The club’s exclusivity is often overlooked. Twenty-seven players have hit 500 or more home runs. Twenty-three players have 300 or more wins (speaking of marks which are unlikely to be reached again; Scherzer has 164, and, yes, wins are wins).

Among active players with 2,000 or more strikeouts, Clayton Kershaw is the youngest. He’s 31 years old and has struck out 2,342. Recent injuries have derailed what was a clear express path to 3,000. He becomes a free agent in 2022. And Kershaw is a good example of how usage is changing the chances to strike out 3,000.
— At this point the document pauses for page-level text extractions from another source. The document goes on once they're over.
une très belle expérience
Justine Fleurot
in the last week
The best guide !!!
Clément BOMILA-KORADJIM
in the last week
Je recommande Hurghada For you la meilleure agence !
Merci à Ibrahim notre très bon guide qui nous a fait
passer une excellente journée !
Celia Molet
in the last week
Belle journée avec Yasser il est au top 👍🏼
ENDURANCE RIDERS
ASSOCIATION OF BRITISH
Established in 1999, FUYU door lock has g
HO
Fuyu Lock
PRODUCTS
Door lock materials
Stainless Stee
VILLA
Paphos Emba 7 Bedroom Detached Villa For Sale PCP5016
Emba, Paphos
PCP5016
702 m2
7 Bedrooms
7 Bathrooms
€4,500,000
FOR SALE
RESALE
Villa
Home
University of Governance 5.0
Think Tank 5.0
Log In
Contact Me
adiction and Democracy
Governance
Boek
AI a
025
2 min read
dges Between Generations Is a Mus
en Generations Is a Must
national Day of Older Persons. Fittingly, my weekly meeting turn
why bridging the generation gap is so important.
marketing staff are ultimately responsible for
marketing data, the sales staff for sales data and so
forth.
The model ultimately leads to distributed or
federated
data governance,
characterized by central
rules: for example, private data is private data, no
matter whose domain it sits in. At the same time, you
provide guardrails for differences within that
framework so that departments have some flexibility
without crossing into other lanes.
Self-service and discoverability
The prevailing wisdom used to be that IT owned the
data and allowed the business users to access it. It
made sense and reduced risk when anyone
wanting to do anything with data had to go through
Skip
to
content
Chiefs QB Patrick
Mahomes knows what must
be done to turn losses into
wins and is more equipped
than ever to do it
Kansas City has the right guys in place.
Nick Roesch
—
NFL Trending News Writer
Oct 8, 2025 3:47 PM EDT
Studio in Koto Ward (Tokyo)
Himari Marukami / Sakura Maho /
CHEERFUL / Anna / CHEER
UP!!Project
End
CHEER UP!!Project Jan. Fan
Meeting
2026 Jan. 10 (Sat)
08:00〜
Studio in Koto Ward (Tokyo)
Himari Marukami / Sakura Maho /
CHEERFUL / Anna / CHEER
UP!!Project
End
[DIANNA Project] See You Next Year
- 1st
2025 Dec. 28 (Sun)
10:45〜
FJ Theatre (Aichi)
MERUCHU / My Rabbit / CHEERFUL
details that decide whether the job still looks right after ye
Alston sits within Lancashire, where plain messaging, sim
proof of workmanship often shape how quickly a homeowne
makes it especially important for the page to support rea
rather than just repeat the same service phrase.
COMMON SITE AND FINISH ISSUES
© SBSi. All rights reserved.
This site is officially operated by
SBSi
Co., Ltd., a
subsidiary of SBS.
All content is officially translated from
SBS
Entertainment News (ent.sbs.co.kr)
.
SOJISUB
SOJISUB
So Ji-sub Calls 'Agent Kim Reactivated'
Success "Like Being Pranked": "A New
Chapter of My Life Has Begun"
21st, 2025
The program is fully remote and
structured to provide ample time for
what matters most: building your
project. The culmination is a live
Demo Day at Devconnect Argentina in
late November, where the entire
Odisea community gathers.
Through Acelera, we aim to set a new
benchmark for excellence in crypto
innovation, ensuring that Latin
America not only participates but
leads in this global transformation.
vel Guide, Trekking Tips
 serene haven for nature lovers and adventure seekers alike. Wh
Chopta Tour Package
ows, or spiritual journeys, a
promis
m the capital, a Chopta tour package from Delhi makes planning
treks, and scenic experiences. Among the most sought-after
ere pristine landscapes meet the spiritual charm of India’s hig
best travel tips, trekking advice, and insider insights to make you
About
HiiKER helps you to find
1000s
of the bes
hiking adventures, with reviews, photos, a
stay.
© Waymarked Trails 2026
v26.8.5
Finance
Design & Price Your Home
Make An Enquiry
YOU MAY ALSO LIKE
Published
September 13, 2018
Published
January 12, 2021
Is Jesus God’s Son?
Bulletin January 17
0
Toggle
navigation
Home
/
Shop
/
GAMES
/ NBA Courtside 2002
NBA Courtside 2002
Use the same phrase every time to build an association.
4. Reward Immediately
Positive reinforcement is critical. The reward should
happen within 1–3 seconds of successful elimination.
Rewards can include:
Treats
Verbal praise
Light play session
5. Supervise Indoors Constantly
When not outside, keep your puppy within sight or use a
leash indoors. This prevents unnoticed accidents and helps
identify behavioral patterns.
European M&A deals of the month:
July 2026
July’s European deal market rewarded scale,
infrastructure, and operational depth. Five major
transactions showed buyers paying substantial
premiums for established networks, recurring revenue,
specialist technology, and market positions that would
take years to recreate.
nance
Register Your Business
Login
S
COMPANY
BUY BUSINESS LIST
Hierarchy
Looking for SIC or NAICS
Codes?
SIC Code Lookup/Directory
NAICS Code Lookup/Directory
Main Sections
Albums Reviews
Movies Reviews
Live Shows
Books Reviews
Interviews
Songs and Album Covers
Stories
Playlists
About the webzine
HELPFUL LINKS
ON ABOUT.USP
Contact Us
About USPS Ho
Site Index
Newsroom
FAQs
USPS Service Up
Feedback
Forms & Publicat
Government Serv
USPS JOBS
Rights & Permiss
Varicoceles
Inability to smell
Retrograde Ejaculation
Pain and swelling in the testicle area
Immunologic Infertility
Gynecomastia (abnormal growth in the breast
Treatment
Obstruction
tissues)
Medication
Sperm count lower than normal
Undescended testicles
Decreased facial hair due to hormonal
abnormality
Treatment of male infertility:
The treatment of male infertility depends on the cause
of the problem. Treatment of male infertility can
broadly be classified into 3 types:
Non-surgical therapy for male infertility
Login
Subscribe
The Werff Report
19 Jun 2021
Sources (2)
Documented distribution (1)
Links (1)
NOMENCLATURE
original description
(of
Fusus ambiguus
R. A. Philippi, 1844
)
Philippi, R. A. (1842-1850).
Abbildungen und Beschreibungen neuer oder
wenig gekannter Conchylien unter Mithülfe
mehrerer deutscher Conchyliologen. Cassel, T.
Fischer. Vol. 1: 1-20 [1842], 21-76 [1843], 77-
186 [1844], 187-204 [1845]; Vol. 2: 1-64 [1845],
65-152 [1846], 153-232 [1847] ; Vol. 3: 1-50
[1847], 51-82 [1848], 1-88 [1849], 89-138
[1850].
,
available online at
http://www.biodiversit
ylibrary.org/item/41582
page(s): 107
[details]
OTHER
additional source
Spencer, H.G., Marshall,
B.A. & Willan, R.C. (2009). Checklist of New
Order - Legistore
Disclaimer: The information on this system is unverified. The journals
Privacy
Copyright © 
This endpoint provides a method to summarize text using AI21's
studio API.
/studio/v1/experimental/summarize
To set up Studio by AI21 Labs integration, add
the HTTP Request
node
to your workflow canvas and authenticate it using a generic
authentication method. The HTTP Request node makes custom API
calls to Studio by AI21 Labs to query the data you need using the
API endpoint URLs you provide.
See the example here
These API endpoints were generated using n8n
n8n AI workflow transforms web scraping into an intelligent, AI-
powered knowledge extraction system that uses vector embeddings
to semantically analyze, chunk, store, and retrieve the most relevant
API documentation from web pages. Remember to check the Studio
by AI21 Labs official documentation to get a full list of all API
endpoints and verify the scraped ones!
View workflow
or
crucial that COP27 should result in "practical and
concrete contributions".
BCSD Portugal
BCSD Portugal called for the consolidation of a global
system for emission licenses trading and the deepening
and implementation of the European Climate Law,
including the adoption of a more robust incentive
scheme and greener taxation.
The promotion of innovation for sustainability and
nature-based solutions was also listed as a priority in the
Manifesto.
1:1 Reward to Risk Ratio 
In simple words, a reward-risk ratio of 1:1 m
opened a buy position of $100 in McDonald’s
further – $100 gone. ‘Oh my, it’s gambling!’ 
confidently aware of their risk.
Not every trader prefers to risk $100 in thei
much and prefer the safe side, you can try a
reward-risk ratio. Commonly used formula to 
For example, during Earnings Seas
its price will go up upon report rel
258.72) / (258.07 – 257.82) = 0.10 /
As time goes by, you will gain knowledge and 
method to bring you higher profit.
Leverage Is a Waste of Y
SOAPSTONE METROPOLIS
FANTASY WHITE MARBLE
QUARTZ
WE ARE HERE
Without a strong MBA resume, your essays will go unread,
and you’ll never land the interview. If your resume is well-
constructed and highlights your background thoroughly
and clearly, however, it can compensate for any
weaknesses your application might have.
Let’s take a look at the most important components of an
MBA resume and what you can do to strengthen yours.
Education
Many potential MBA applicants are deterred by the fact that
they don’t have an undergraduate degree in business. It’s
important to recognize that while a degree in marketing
He has not pitched more than seven innings this season. Part of that is to protect him following his back problems. Another portion is seven innings is the norm. Less is also common. Entering the eighth or ninth is almost unheard of. Only two pitchers have thrown two complete games this season. Twenty pitchers have one or more complete games this season. Last year, no pitcher finished with more than two complete games. Only 13 pitchers threw 200 or more innings. 

Yet, strikeout rates are at an all-time high while innings pitched by starters dips. So, let’s look at extrapolation for a younger pitcher, like Trevor Bauer, who is operating in this new era and will do so going forward.

Bauer is 28 years old. He’s struck out 1,035 batters. A decade more of 200 strikeouts per season gets him there -- narrowly. But, the problem for Bauer, like others alluded to above, is he rarely pitches into the eighth inning. Two of his 15 starts this season have gone a full eight innings. Only three have lasted more than seven. Three others have lasted less than six. Most often he pitches six to seven innings. He’s never thrown more than 190 innings in a season.

Let’s call it a 6 ⅔ innings for his average outing going forward. He strikes out 1.1 batters per inning this year. He’s never made more than 31 starts in the season. So, give him 28 starts per year for the next 10 years. That gives Bauer 205 strikeouts per season, on average, and discounts any future regression (which is likely). Together, Bauer could crack 3,000 strikeouts in his age-38 season. Any steps back -- a season of 21 starts because of injury, a reduction in innings on average, his strikeout totals reducing in the typical fashion of a pitcher in his mid-30s -- would cost him his slim chance.

In between Kershaw and Bauer are a variety of 30-something pitchers on the downside of their careers. Jon Lester is 35. He has 2,259 strikeouts. Cole Hamels is also 35. He’s at 2,498. Felix Hernandez has struck out 2,501. He’s 35 years old and left a rehabilitation start for Triple-A Tacoma early on Friday because of fatigue. Zack Greinke is 35. His 2,520 strikeouts give him an outside shot, as does his ability to pitch well despite an ongoing reduction in velocity. 

Pitchers of that ilk often found career-extending deals in the past. Now, teams are more likely to pay a younger starter much less instead of being on the hook for $10 million or more for a veteran winding down. Or, if they are signed, it’s only a one- or two-year deal. One guy who has a chance: 30-year-old Stephen Strasburg. His strikeout rate has held during his career -- and into this season. The question, as always, is health. It took Strasburg nine-plus seasons just to hit the midway point (1,554 coming into Saturday’s start).

Scherzer’s path is not in doubt. He will need around 240 strikeouts next season to hit it. Which means be prepared sometime in late August when Scherzer will be checking off another milestone, one which will be a challenge to hit again.